The local variable `largest` is initialized to the largest value excluding the last digit (the result of the recursive call).

If the last digit is even and is greater than the largest, it is the largest even digit.

The largest even digit is returned.

The expression `lastDigit > largest` works regardless of whether `largest` is an actual digit or `-1`. Any single digit is greater than `-1`.

## More details

### Base case(s)

A recursive solution must have a base case, or base cases. A base case is an input, a range of inputs, or a set of inputs that are handled without recursion. A base case does not have to be trival, but it must not be recursive.

Many recursive methods express the base case(s) as conditional statements at the top of the method. This is not a requirement.

To be useful, a base case must meet 2 criteria. It must be possible to handle the base case without recursion. It must be possible to get closer to and eventually hit the base case (or 1 of the base cases if the method has more than 1).

### Recursive call(s)

A recursive method makes one or more useful recursive calls. A useful recursive call must work and must provide a result that helps solve the original problem.

For a recursive call to work, it must get closer to (and the sequence of calls must eventually hit) a base case.

For a recursive call to be useful, it must be possible to use the result to help solve the original problem.

When making a recursive call assume that the method currently being written already works, as long as it is called with something that gets closer to the base case. Don’t worry about how the recursive call works (the sequence of resulting calls). Focus on making a useful call.
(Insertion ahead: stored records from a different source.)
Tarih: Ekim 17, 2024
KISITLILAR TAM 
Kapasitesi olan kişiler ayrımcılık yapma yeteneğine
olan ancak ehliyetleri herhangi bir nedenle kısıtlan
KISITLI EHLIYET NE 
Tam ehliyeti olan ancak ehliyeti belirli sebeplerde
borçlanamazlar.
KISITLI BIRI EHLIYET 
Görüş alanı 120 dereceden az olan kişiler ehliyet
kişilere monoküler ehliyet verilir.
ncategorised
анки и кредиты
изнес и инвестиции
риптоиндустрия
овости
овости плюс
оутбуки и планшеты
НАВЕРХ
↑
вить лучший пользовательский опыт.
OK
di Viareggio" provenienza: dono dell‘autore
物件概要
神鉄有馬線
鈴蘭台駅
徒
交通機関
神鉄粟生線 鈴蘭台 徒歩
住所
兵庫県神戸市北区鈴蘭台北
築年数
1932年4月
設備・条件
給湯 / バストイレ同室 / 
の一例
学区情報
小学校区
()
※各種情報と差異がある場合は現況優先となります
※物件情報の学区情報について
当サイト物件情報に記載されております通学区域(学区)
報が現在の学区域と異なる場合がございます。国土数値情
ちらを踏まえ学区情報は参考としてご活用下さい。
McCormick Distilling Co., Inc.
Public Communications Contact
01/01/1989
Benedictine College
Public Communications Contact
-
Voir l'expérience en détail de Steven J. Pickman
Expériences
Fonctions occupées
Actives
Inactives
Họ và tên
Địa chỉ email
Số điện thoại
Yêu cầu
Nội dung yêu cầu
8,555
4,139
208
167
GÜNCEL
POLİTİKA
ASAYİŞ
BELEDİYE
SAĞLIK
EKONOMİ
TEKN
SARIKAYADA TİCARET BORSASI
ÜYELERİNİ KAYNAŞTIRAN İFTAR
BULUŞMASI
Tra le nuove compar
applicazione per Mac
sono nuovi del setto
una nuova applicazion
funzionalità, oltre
### Solution to original problem

The result(s) of the recursive call(s) from the previous are used to solve the original problem. In some cases, such as recursive binary search, the result of a recursive call is also the solution to the original problem. In other cases, such as in the above example, work must be done to handle whatever the recursive call(s) did not handle.

The focus remains on addressing 1 step of the process, not on stepping into the recursive call(s) or considering the sequence of calls. Considering the sequence of calls is useful for ensuring that a recursive call results in a call sequence that hits a base case. Considering the sequence of calls is not useful for solving the original problem.